The Charger 67 EV Mustang is a rare beast
All mixed breeds Rage in the dog world right now. There’s cockapoo, springador, puggle and labsky; And a morkie, and a chiweenie, and a whooodle. The idea of these “designer dogs” is that you get a sort of Goldilocks genetic bloodline, with the best characteristics from both parents: the loving loyalty of a retriever, say, with the fluffy coat of a poodle.
And maybe what is true in nature is also true in automotive engineering? It looks that way, judging by this car: This is the ’67 Charge—and no, it’s not a restored classic with a V8 under the hood. It’s an all-new electric vehicle, reimagined from the ground up as a purpose-built electric vehicle.
Made in 1967 in the UK, it’s the combination of two very different sets of genes: It has the classic look of a 1967 Ford Mustang Fastback, the car that Steve McQueen drove in the cult cop movie. bulit; But under the skin is the hardware and software of the EV start-up Access, which wants to revolutionize the world of commercial vehicles with its electric buses and delivery vans.
Steve McQueen’s Mustang crossed with an electric truck? This unlikely crossbreed dates back to 2015, when Access was founded in London by tech entrepreneur Dennis Sverdlov. Sverdlov owned a classic Ferrari Dino at the time, which was always leaking oil and breaking down. So he decided to create a new subsidiary that could apply his modular electric rigs to unreliable classics, like his Dino.

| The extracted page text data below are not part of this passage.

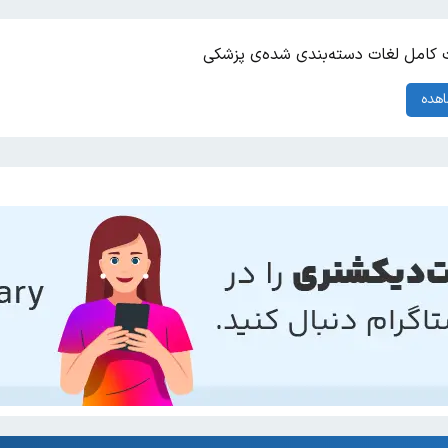
کامل لغات دسته‌بندی شده‌ی پزشکی
هده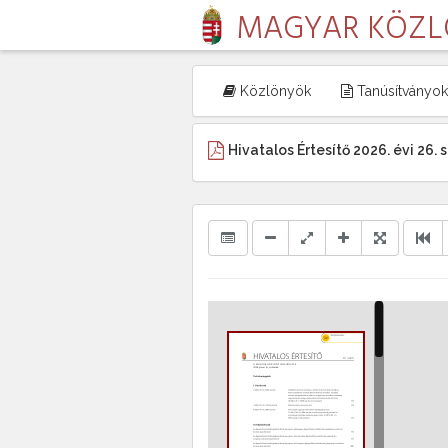
MAGYAR KÖZ
Közlönyök
Tanúsítványok
Hivatalos Értesítő 2026. évi 26.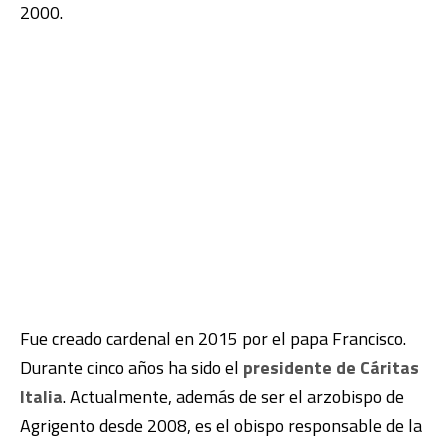
2000.
Fue creado cardenal en 2015 por el papa Francisco.
Durante cinco años ha sido el
presidente de Cáritas
Italia
. Actualmente, además de ser el arzobispo de
Agrigento desde 2008, es el obispo responsable de la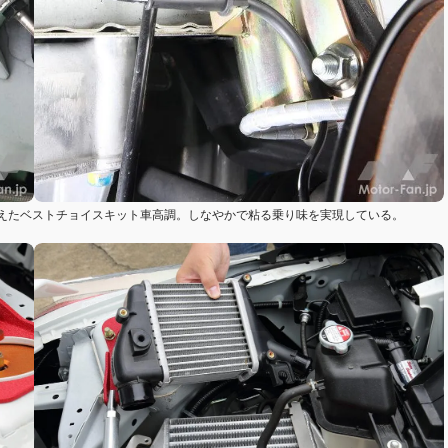
えたベストチョイスキット車高調。しなやかで粘る乗り味を実現している。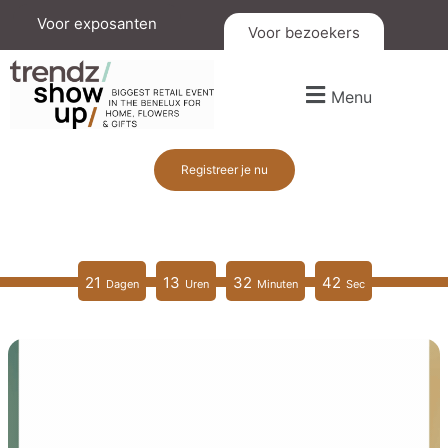
Voor exposanten
Voor bezoekers
Menu
Registreer je nu
21
13
32
40
Dagen
Uren
Minuten
Sec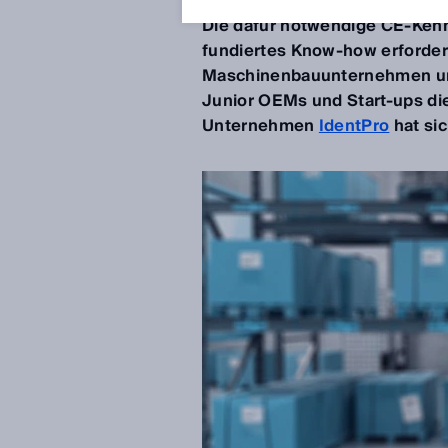
vorliegt, darf der Hersteller 
Die dafür notwendige CE-Kenn
fundiertes Know-how erfordert
Maschinenbauunternehmen unt
Junior OEMs und Start-ups d
Unternehmen
IdentPro
hat si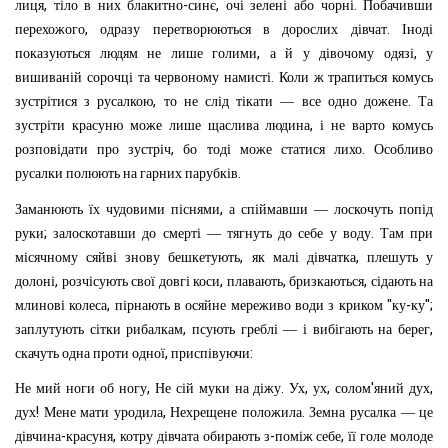
,
-
,
.
лиця
тіло
в
них
блакитно
синє
очі
зелені
або
чорні
Побачивши
,
.
перехожого
одразу
перетворюються
в
дорослих
дівчат
Іноді
,
,
показуються
людям
не
лише
голими
а
й
у
дівочому
одязі
у
.
вишиваній
сорочці
та
червоному
намисті
Коли
ж
трапиться
комусь
,
.
зустрітися
з
русалкою
то
не
слід
тікати
—
все
одно
дожене
Та
,
зустріти
красуню
може
лише
щаслива
людина
і
не
варто
комусь
,
.
розповідати
про
зустріч
бо
тоді
може
статися
лихо
Особливо
.
русалки
полюють
на
гарних
парубків
,
Заманюють
їх
чудовими
піснями
а
спіймавши
—
лоскочуть
попід
;
.
руки
залоскотавши
до
смерті
—
тягнуть
до
себе
у
воду
Там
при
,
,
місячному
сяйві
знову
бешкетують
як
малі
дівчатка
плешуть
у
,
,
,
,
долоні
розчісують
свої
довгі
коси
плавають
бризкаються
сідають
на
,
"
-
";
млинові
колеса
пірнають
в
осяйне
мереживо
води
з
криком
ку
ку
,
,
заплутують
сітки
рибалкам
псують
греблі
—
і
вибігають
на
берег
,
:
скачуть
одна
проти
одної
приспівуючи
,
.
,
,
'
,
Не
мий
ноги
об
ногу
Не
сій
муки
на
діжу
Ух
ух
солом
яний
дух
!
,
.
дух
Мене
мати
уродила
Нехрещене
положила
Земна
русалка
—
це
-
,
-
,
дівчина
красуня
котру
дівчата
обирають
з
поміж
себе
її
голе
молоде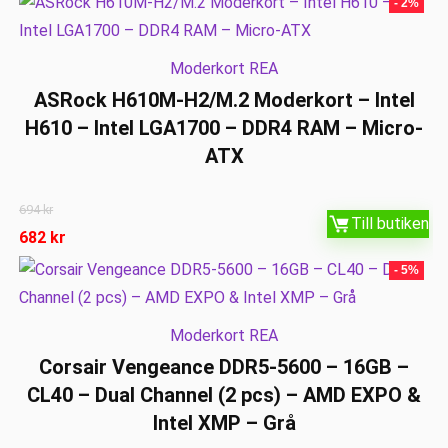
- 2%
Moderkort REA
ASRock H610M-H2/M.2 Moderkort – Intel
H610 – Intel LGA1700 – DDR4 RAM – Micro-
ATX
694
kr
Till butiken
682
kr
- 5%
Moderkort REA
Corsair Vengeance DDR5-5600 – 16GB –
CL40 – Dual Channel (2 pcs) – AMD EXPO &
Intel XMP – Grå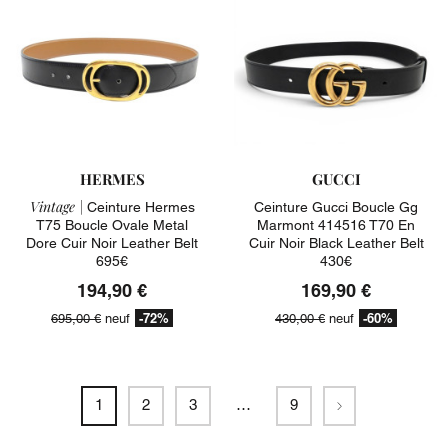
HERMES
GUCCI
Vintage |
Ceinture Hermes
Ceinture Gucci Boucle Gg
T75 Boucle Ovale Metal
Marmont 414516 T70 En
Dore Cuir Noir Leather Belt
Cuir Noir Black Leather Belt
695€
430€
194,90 €
169,90 €
-72%
-60%
695,00 €
neuf
430,00 €
neuf
Suivant
1
2
3
…
9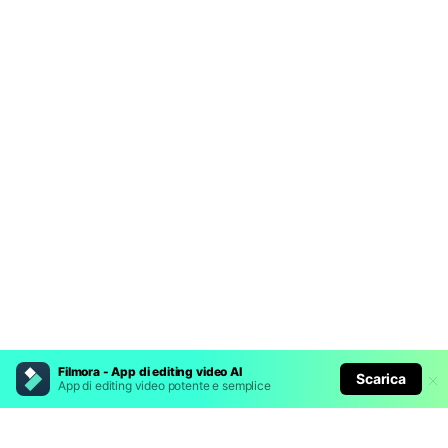
Filmora - App di editing video AI
Scarica
App di editing video potente e semplice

Charge Cars was founded in 2016, and then Sverdlov brought in Vadim Chagalev—who previously ran a video-on-demand company—to head up his new venture. Starting from scratch with a handful of Access engineers, Shagaleev’s first choice to prototype was his favorite classic Mustang. But after buying the original 1967 car and considering an electric conversion (i.e. pulling out the existing driveline and installing a battery and motor), he realized that this approach would not meet his and Sverdlov’s expectations. Old cars are, well…just old, and the classic Mustang was heavy, slick, and rust-ridden.

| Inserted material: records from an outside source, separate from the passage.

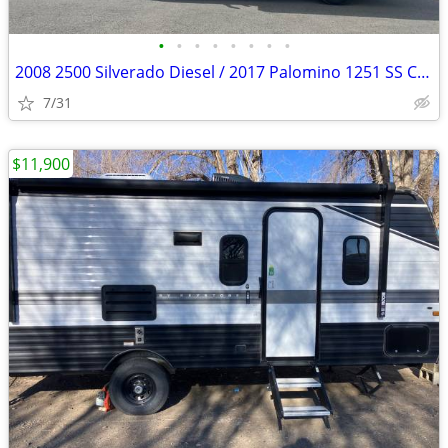
•
•
•
•
•
•
•
•
2008 2500 Silverado Diesel / 2017 Palomino 1251 SS Camper
7/31
$11,900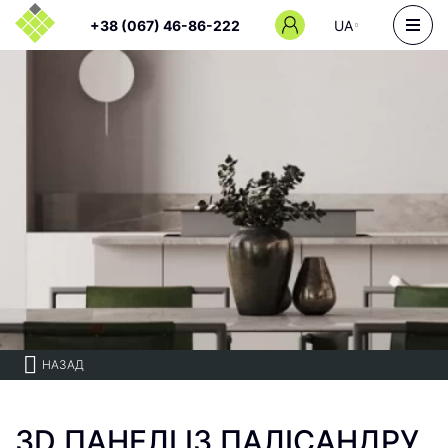
+38 (067) 46-86-222
UA
НАЗАД
3D ПАНЕЛІ ІЗ ПАЛІСАНДРУ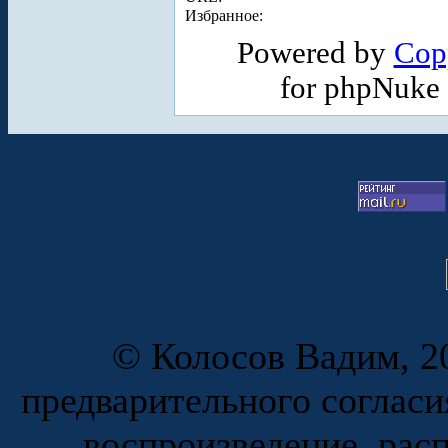
Избранное:
Powered by
Cop
for phpNuke
© Колосов Вадим, 20
предварительного согласи
воспроизведение, рас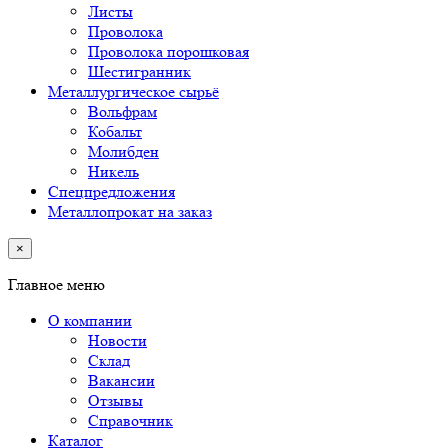
Листы
Проволока
Проволока порошковая
Шестигранник
Металлургическое сырьё
Вольфрам
Кобальт
Молибден
Никель
Спецпредложения
Металлопрокат на заказ
×
Главное меню
О компании
Новости
Склад
Вакансии
Отзывы
Справочник
Каталог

So Chagalev did some research and hit the gold: He discovered a company in the US that makes brand new, officially licensed Ford Mustang body covers to supply America’s health restoration market. Suddenly, instead of converting the old classics, the Charge managed to design the new EV on a blank (albeit Mustang-shaped) sheet of paper.
That’s where the third genetic effect comes in, because after producing a proof-of-concept prototype, Chagalev hired Mark Roberts, former head of design operations at British supercar manufacturer McLaren. Roberts joined as Chief Creative Officer in 2020, and brought not only significant experience developing cars such as the McLaren Senna and Speedtail, but also other former colleagues, who in turn brought a very similar approach to McLaren to Project Charge. “It’s a kind of precision, a level of technical excellence,” explains Roberts, when asked about the McLaren import. “We applied the same technique to the surface of this car – cleaning up the design and making the lines flow better. Then we created new lightweight carbon fiber body panels, integrating them seamlessly into the steel body structure.”

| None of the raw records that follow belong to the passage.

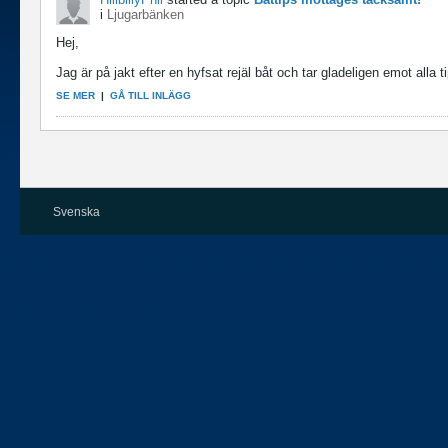
i
Ljugarbänken
Hej,
Jag är på jakt efter en hyfsat rejäl båt och tar gladeligen emot alla t
SE MER
|
GÅ TILL INLÄGG
Svenska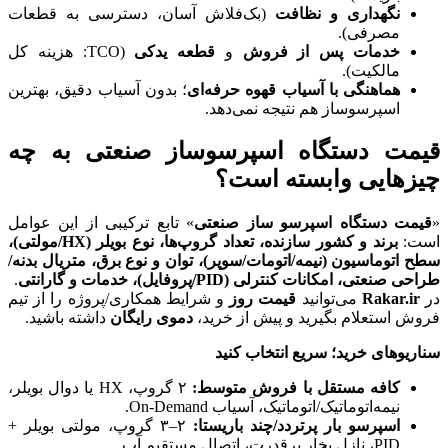
نگهداری و نظافت
(بک‌فلاش آسان، دسترسی به قطعات
مصرفی).
خدمات پس از فروش
و
قطعه یدکی
(TCO: هزینه‌ کل
مالکیت).
هماهنگی با آسیاب قهوه حرفه‌ای
؛ بدون آسیاب دقیق، بهترین
اسپرسو‌ساز هم نتیجه نمی‌دهد.
قیمت دستگاه اسپرسوساز صنعتی به چه
چیزهایی وابسته است؟
«
قیمت دستگاه اسپرسو ساز صنعتی
» تابع ترکیبی از این عوامل
است:
برند و کشور سازنده، تعداد گروپ‌ها، نوع بویلر
(HX/
مولتی
)
،
سطح اتوماسیون (نیمه/اتومات/سوپر)، توان و نوع برق، متریال بدنه/
طراحی صنعتی، امکانات کنترلی
(PID/
پروفایل
)
، خدمات و گارانتی
.
در
Rakar.ir
می‌توانید
قیمت روز
و شرایط همکاری/پروژه را از تیم
فروش استعلام بگیرید و پیش از خرید،
دموی رایگان
داشته باشید.
سناریوهای خرید؛ سریع انتخاب کنید
کافه مستقل با فروش متوسط
:
۲ گروپ، HX یا دوال بویلر،
نیمه‌اتوماتیک/اتوماتیک، آسیاب On-Demand.
اسپرسو بار پرتردد/چند باریستا
:
۲–۳ گروپ، مولتی بویلر +
PID، نازل بخار پرقدرت، اتصال مستقیم آب.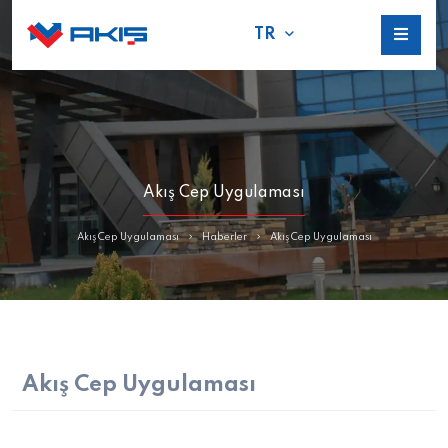
TR
Akış Cep Uygulaması
Akış Cep Uygulaması
Haberler
Akış Cep Uygulaması
Akış Cep Uygulaması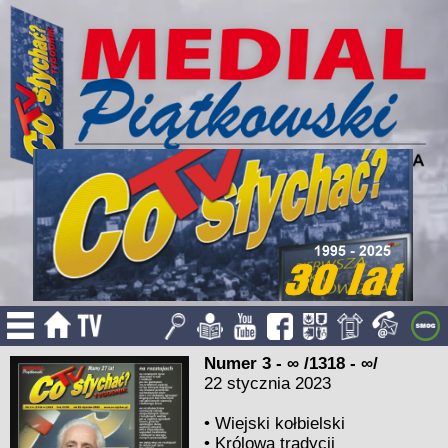
Numer 3 - ∞ /1318 - ∞/
22 stycznia 2023
•
Wiejski kołbielski
•
Królowa tradycji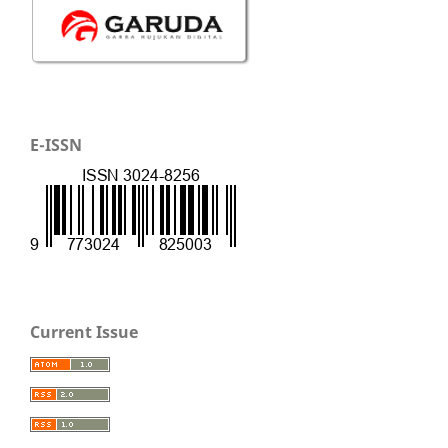
E-ISSN
Current Issue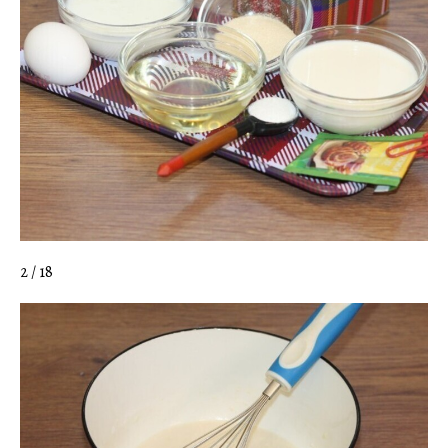
2 / 18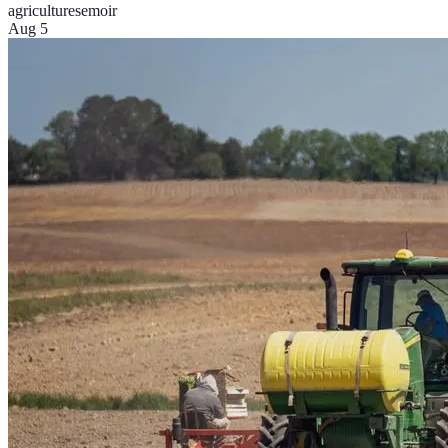
agriculture
semoir
Aug 5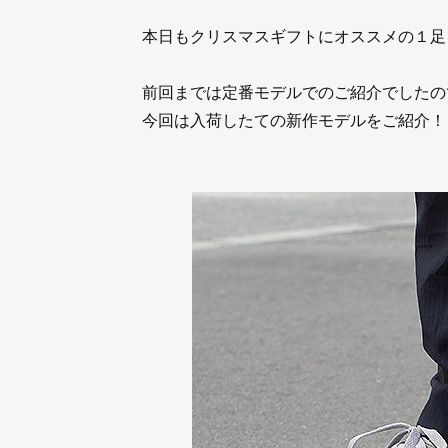
本日もクリスマスギフトにオススメの１足
前回までは定番モデルでのご紹介でしたの
今回は入荷したての新作モデルをご紹介！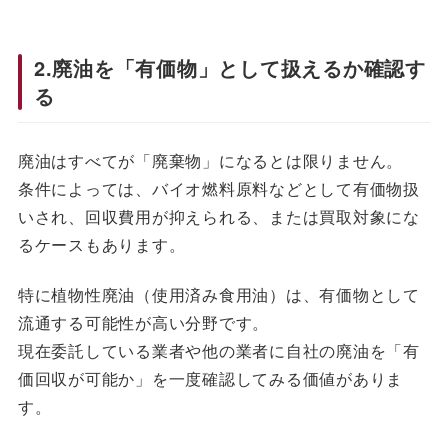
2.廃油を「有価物」として扱えるか確認す
る
廃油はすべてが「廃棄物」になるとは限りません。
条件によっては、バイオ燃料原料などとして有価物扱
いされ、回収費用が抑えられる、または買取対象にな
るケースもあります。
特に植物性廃油（使用済み食用油）は、有価物として
流通する可能性が高い分野です。
現在委託している業者や他の業者に自社の廃油を「有
価回収が可能か」を一度確認してみる価値がありま
す。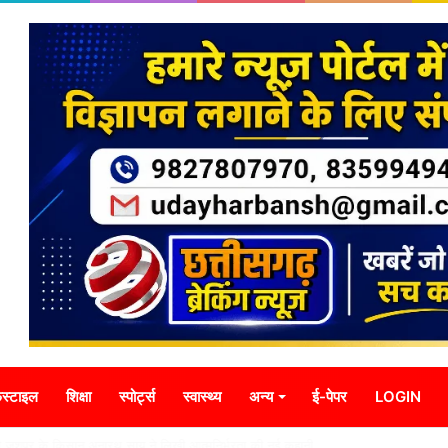
स्टाइल
शिक्षा
स्पोर्ट्स
स्वास्थ्य
अन्य
ई-पेपर
LOGIN
यटन की दमदार दस्तक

The design team also added contemporary touches such as flush door handles and bespoke, jewel-like LED headlights and taillights. The result is strikingly modern, simple and pure, while retaining all the strength and muscle of the original ’60s design. It’s an interesting-looking car when you see it on the road – surprisingly compact by modern standards, but with a very large presence.
Deep conditioning of the skin
while still look Like the Mustang, under the skin the car is transformed beyond recognition. The steel hull structure (mainly cockpit and roof) has been strengthened and strengthened, and a gap hole is designed in the floor. This is then filled with a 64 kWh battery from the access source, encased in a rigid carbon fiber tray and bolted to the bottom to become the structural floor. The charge estimates the range is about 200 miles.
The front and rear subframes are then attached to the chassis, which contains four 100 kW electric motors, one at each wheel, giving the car a combined output of 400 kW (536 hp) and all-wheel drive. The suspension is all-new, with MacPherson struts up front and wishbones in the rear, and the car has AP Racing brakes.
Open the door and you will see that the interior has also been completely reimagined. There’s a three-spoke steering wheel that evokes the original Mustang, but otherwise it’s very modern inside, with sport seats, a streamlined dashboard with clean horizontal air vents and two screens, one in the trunk and a touchscreen in the middle.